What is needed:
Could you output each line below exactly as it appears, excluding any pictures?

START Data supplied

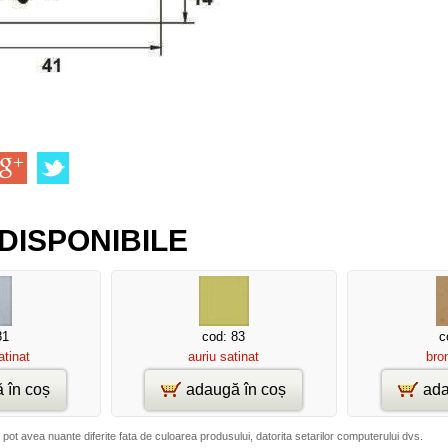
DISPONIBILE
81
cod: 83
c
atinat
auriu satinat
bro
 în coș
adaugă în coș
ada
 pot avea nuante diferite fata de culoarea produsului, datorita setarilor computerului dvs.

END Data supplied

Answer section:
DISPONIBILE
81
cod: 83
c
atinat
auriu satinat
bro
 în coș
adaugă în coș
ada
 pot avea nuante diferite fata de culoarea produsului, datorita setarilor computerului dvs.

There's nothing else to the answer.